It’s been a long journey to the movie screen for the Martin Luther King Jr. story, but writer/director Ava DuVernay’s Selma (B+) is a stunning and sometimes surprising biopic that taps into the zeitgeist of the continuing civil rights struggle. As amazing as he is in reenacting famous oratory, David Oyelowo is even more compelling in the quiet and more contemplative moments as his MLK wrestles with mortality and the consequences of his personal choices on his mass movement. Additionally, Carmen Ejogo gives a sturdy performance in a small role as Coretta, and Tom Wilkinson is effective as a duplicitous LBJ. DuVernay makes some fascinating choices in terms of timeline and sequence, including straightforward typed government descriptors of MLK’s whereabouts and activities from FBI operatives. The film also ends at an expected place. Overall triumph eclipses tragedy in some key moments, which may gloss over the state of the struggle a bit. But the smart dialogue, period detail and forward momentum to the narrative help the film to tell its story of a critical juncture in a specific place and time.

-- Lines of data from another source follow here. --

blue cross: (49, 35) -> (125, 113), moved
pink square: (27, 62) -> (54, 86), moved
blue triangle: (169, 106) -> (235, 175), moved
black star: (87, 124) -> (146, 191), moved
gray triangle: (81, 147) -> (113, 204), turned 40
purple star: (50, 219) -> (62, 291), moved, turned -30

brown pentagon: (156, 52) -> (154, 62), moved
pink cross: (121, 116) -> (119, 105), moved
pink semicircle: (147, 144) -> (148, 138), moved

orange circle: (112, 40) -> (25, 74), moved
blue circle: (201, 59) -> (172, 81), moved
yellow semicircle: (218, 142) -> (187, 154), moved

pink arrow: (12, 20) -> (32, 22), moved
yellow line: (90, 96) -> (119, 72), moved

I suppose Mr. Holland would never forge his opus or dead poets their society without a little creative inspiration. Writer/director Damien Cazelle’s Whiplash (B+) supposes that great art comes from a relentless push from both oneself and some other outside force. The film starts with an aggressive, percussive beat in a lonely hall and ends with nearly the same in a concert hall, but the film’s young jazz drummer protagonist, brilliantly played by Miles Teller, is not the same man from beat to beat. Under the tutelage of a maniacal perfectionist with the draconian stylings of an unhinged drill sergeant – the performance of a lifetime by J.K. Simmons – Teller’s promising artist learns to hone his craft through a ridiculously escalating series of Herculean obstacles. Cazelle and his powerhouse lead actors never let up in this powder-keg of obsession, filled with unexpected grace notes. The authenticity of the film’s merciless NYC music school and the close-ups of blood, sweat and tears required to make great jazz add to the film’s somber and occasionally off-kilter tone. While there are character details that get somewhat short shrift, the movie is largely an absorbing riff and an often riveting tight-wire act. Mostly, it’s a stunning showcase for fine acting.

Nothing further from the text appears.